Each line below must be reproduced exactly, though the pictures are to be dropped.

▶

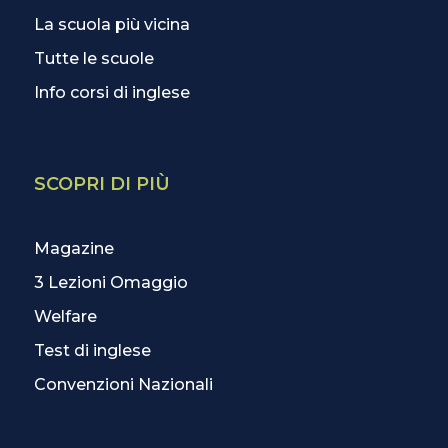
La scuola più vicina
Tutte le scuole
Info corsi di inglese
SCOPRI DI PIÙ
Magazine
3 Lezioni Omaggio
Welfare
Test di inglese
Convenzioni Nazionali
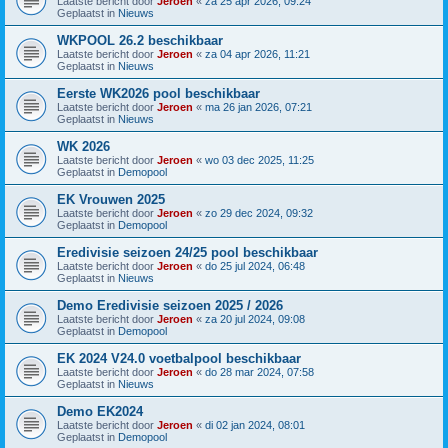
Laatste bericht door
Jeroen
«
za 25 apr 2026, 09:24
Geplaatst in
Nieuws
WKPOOL 26.2 beschikbaar
Laatste bericht door
Jeroen
«
za 04 apr 2026, 11:21
Geplaatst in
Nieuws
Eerste WK2026 pool beschikbaar
Laatste bericht door
Jeroen
«
ma 26 jan 2026, 07:21
Geplaatst in
Nieuws
WK 2026
Laatste bericht door
Jeroen
«
wo 03 dec 2025, 11:25
Geplaatst in
Demopool
EK Vrouwen 2025
Laatste bericht door
Jeroen
«
zo 29 dec 2024, 09:32
Geplaatst in
Demopool
Eredivisie seizoen 24/25 pool beschikbaar
Laatste bericht door
Jeroen
«
do 25 jul 2024, 06:48
Geplaatst in
Nieuws
Demo Eredivisie seizoen 2025 / 2026
Laatste bericht door
Jeroen
«
za 20 jul 2024, 09:08
Geplaatst in
Demopool
EK 2024 V24.0 voetbalpool beschikbaar
Laatste bericht door
Jeroen
«
do 28 mar 2024, 07:58
Geplaatst in
Nieuws
Demo EK2024
Laatste bericht door
Jeroen
«
di 02 jan 2024, 08:01
Geplaatst in
Demopool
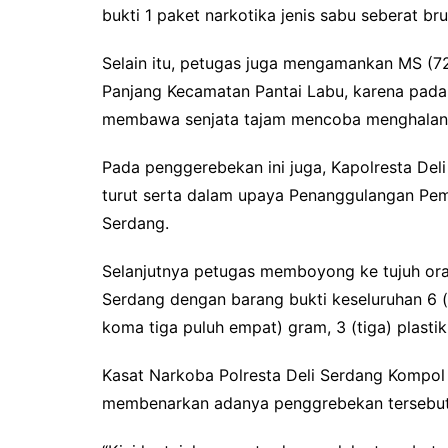
bukti 1 paket narkotika jenis sabu seberat br
Selain itu, petugas juga mengamankan MS (72
Panjang Kecamatan Pantai Labu, karena pada
membawa senjata tajam mencoba menghalang-
Pada penggerebekan ini juga, Kapolresta Deli
turut serta dalam upaya Penanggulangan Pem
Serdang.
Selanjutnya petugas memboyong ke tujuh orang
Serdang dengan barang bukti keseluruhan 6 (e
koma tiga puluh empat) gram, 3 (tiga) plastik
Kasat Narkoba Polresta Deli Serdang Kompol G
membenarkan adanya penggrebekan tersebut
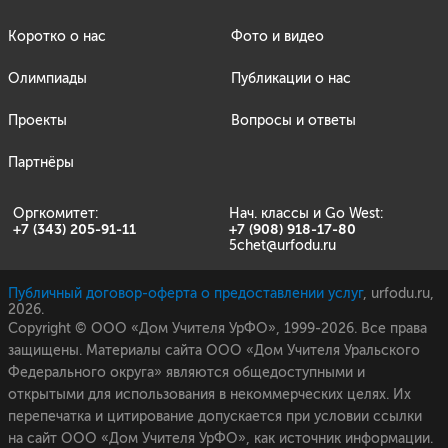
Коротко о нас
Фото и видео
Олимпиады
Публикации о нас
Проекты
Вопросы и ответы
Партнёры
Оргкомитет:
Нач. классы и Go West:
+7 (343) 205-91-11
+7 (908) 918-17-80
5chet@urfodu.ru
Публичный договор-оферта о предоставлении услуг
,
urfodu.ru,
2026.
Copyright © ООО «Дом Учителя УрФО», 1999-2026. Все права
защищены. Материалы сайта ООО «Дом Учителя Уральского
Федерального округа» являются общедоступными и
открытыми для использования в некоммерческих целях. Их
перепечатка и цитирование допускается при условии ссылки
на сайт ООО «Дом Учителя УрФО», как источник информации.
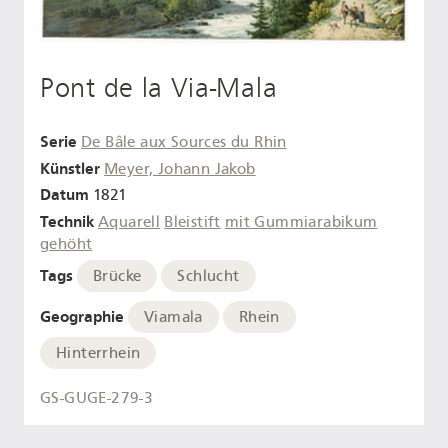
Pont de la Via-Mala
Serie
De Bâle aux Sources du Rhin
Künstler
Meyer, Johann Jakob
Datum
1821
Technik
Aquarell
Bleistift
mit Gummiarabikum
gehöht
Tags
Brücke
Schlucht
Geographie
Viamala
Rhein
Hinterrhein
GS-GUGE-279-3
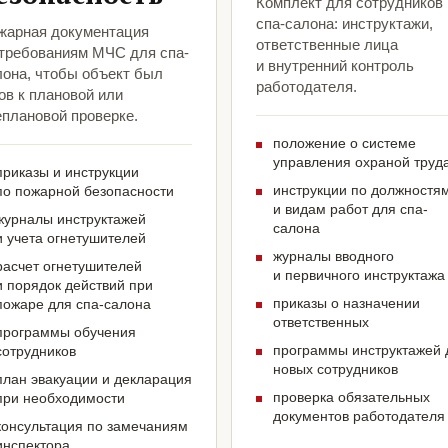
Комплект для сотрудников
спа-салона: инструктажи,
жарная документация
ответственные лица
 требованиям МЧС для спа-
и внутренний контроль
лона, чтобы объект был
работодателя.
ов к плановой или
еплановой проверке.
положение о системе
управления охраной труд
приказы и инструкции
инструкции по должностя
по пожарной безопасности
и видам работ для спа-
журналы инструктажей
салона
и учета огнетушителей
журналы вводного
расчет огнетушителей
и первичного инструктажа
и порядок действий при
приказы о назначении
пожаре для спа-салона
ответственных
программы обучения
программы инструктажей 
сотрудников
новых сотрудников
план эвакуации и декларация
проверка обязательных
при необходимости
документов работодателя
консультация по замечаниям
инспектора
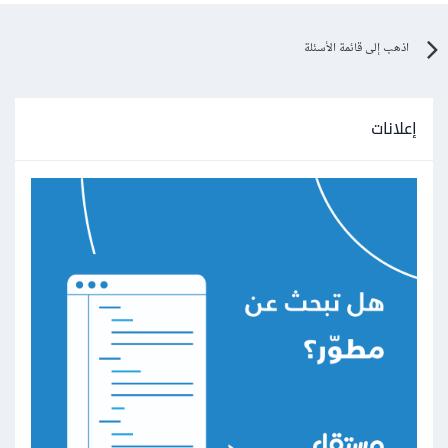
اذهب إلى قائمة الأسئلة
إعلانات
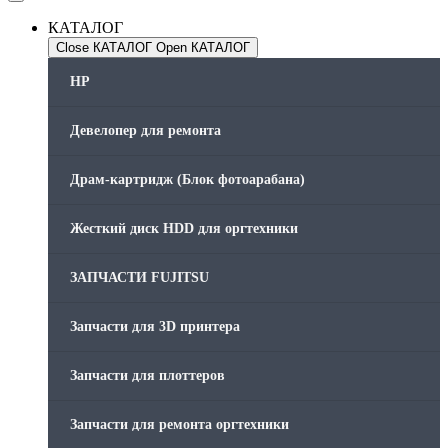
КАТАЛОГ
Close КАТАЛОГ
Open КАТАЛОГ
HP
Девелопер для ремонта
Драм-картридж (Блок фотоарабана)
Жесткий диск HDD для оргтехники
ЗАПЧАСТИ FUJITSU
Запчасти для 3D принтера
Запчасти для плоттеров
Запчасти для ремонта оргтехники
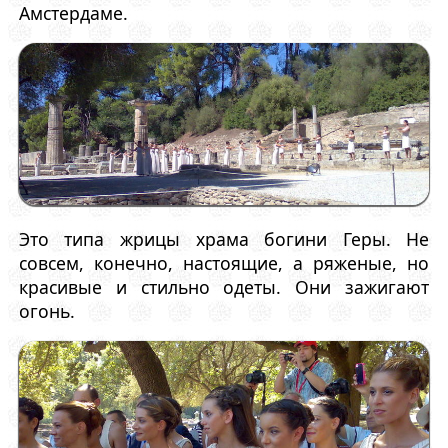
Амстердаме.
Это типа жрицы храма богини Геры. Не
совсем, конечно, настоящие, а ряженые, но
красивые и стильно одеты. Они зажигают
огонь.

◀

EXERCISE SOLUTION:
La scuola più vicina
Tutte le scuole
Info corsi di inglese
SCOPRI DI PIÙ
Magazine
3 Lezioni Omaggio
Welfare
Test di inglese
Convenzioni Nazionali
Laatste bericht door
Jeroen
«
za 25 apr 2026, 09:24
Geplaatst in
Nieuws
WKPOOL 26.2 beschikbaar
Laatste bericht door
Jeroen
«
za 04 apr 2026, 11:21
Geplaatst in
Nieuws
Eerste WK2026 pool beschikbaar
Laatste bericht door
Jeroen
«
ma 26 jan 2026, 07:21
Geplaatst in
Nieuws
WK 2026
Laatste bericht door
Jeroen
«
wo 03 dec 2025, 11:25
Geplaatst in
Demopool
EK Vrouwen 2025
Laatste bericht door
Jeroen
«
zo 29 dec 2024, 09:32
Geplaatst in
Demopool
Eredivisie seizoen 24/25 pool beschikbaar
Laatste bericht door
Jeroen
«
do 25 jul 2024, 06:48
Geplaatst in
Nieuws
Demo Eredivisie seizoen 2025 / 2026
Laatste bericht door
Jeroen
«
za 20 jul 2024, 09:08
Geplaatst in
Demopool
EK 2024 V24.0 voetbalpool beschikbaar
Laatste bericht door
Jeroen
«
do 28 mar 2024, 07:58
Geplaatst in
Nieuws
Demo EK2024
Laatste bericht door
Jeroen
«
di 02 jan 2024, 08:01
Geplaatst in
Demopool
bukti 1 paket narkotika jenis sabu seberat br
Selain itu, petugas juga mengamankan MS (72
Panjang Kecamatan Pantai Labu, karena pada
membawa senjata tajam mencoba menghalang-
Pada penggerebekan ini juga, Kapolresta Deli
turut serta dalam upaya Penanggulangan Pem
Serdang.
Selanjutnya petugas memboyong ke tujuh orang
Serdang dengan barang bukti keseluruhan 6 (e
koma tiga puluh empat) gram, 3 (tiga) plastik
Kasat Narkoba Polresta Deli Serdang Kompol G
membenarkan adanya penggrebekan tersebut
Коротко о нас
Фото и видео
Олимпиады
Публикации о нас
Проекты
Вопросы и ответы
Партнёры
Оргкомитет:
Нач. классы и Go West:
+7 (343) 205-91-11
+7 (908) 918-17-80
5chet@urfodu.ru
Публичный договор-оферта о предоставлении услуг
,
urfodu.ru,
2026.
Copyright © ООО «Дом Учителя УрФО», 1999-2026. Все права
защищены. Материалы сайта ООО «Дом Учителя Уральского
Федерального округа» являются общедоступными и
открытыми для использования в некоммерческих целях. Их
перепечатка и цитирование допускается при условии ссылки
на сайт ООО «Дом Учителя УрФО», как источник информации.
Pont de la Via-Mala
Serie
De Bâle aux Sources du Rhin
Künstler
Meyer, Johann Jakob
Datum
1821
Technik
Aquarell
Bleistift
mit Gummiarabikum
gehöht
Tags
Brücke
Schlucht
Geographie
Viamala
Rhein
Hinterrhein
GS-GUGE-279-3
Комплект для сотрудников
спа-салона: инструктажи,
жарная документация
ответственные лица
 требованиям МЧС для спа-
и внутренний контроль
лона, чтобы объект был
работодателя.
ов к плановой или
еплановой проверке.
положение о системе
управления охраной труд
приказы и инструкции
инструкции по должностя
по пожарной безопасности
и видам работ для спа-
журналы инструктажей
салона
и учета огнетушителей
журналы вводного
расчет огнетушителей
и первичного инструктажа
и порядок действий при
приказы о назначении
пожаре для спа-салона
ответственных
программы обучения
программы инструктажей 
сотрудников
новых сотрудников
план эвакуации и декларация
проверка обязательных
при необходимости
документов работодателя
консультация по замечаниям
инспектора
اذهب إلى قائمة الأسئلة
إعلانات
КАТАЛОГ
Close КАТАЛОГ
Open КАТАЛОГ
HP
Девелопер для ремонта
Драм-картридж (Блок фотоарабана)
Жесткий диск HDD для оргтехники
ЗАПЧАСТИ FUJITSU
Запчасти для 3D принтера
Запчасти для плоттеров
Запчасти для ремонта оргтехники
Амстердаме.
Это типа жрицы храма богини Геры. Не
совсем, конечно, настоящие, а ряженые, но
красивые и стильно одеты. Они зажигают
огонь.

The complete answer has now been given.